EXERCISE DATA
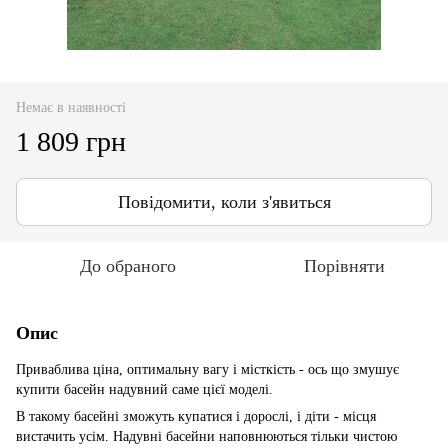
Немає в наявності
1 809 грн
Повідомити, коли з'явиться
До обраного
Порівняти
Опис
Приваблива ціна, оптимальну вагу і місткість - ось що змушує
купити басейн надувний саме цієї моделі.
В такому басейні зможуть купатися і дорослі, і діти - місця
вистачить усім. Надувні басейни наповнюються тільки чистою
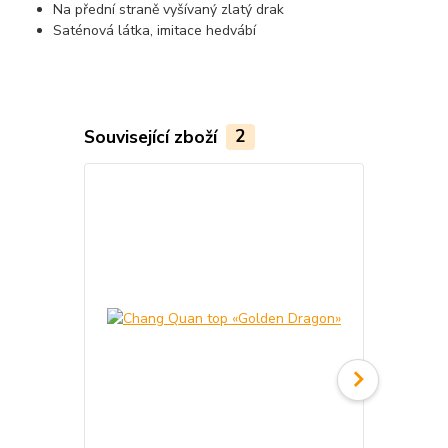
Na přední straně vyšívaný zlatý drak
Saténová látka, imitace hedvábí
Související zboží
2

* * *

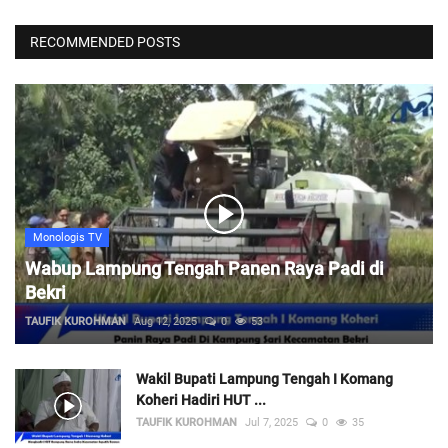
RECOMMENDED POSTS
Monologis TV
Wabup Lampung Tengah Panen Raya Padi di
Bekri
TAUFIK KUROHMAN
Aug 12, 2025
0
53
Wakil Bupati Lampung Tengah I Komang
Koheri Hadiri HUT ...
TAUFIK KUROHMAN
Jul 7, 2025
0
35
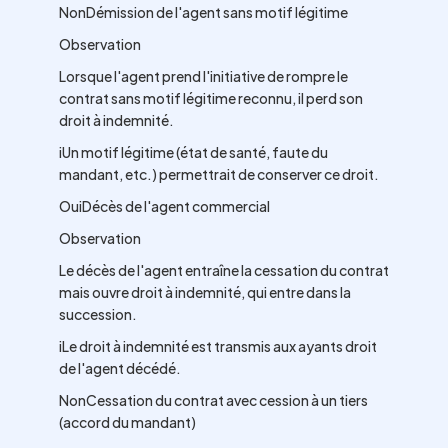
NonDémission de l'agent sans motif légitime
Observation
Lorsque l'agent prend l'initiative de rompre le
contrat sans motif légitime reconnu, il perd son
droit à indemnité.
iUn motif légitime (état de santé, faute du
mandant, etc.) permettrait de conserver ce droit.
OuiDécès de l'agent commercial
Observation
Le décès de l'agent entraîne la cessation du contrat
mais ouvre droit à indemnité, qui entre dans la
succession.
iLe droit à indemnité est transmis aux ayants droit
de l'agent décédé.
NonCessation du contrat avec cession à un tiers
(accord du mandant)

WHAT TO PRODUCE
Pull out each line of the entries that contains "légitime".

REPLY TO THE TASK
NonDémission de l'agent sans motif légitime
contrat sans motif légitime reconnu, il perd son
iUn motif légitime (état de santé, faute du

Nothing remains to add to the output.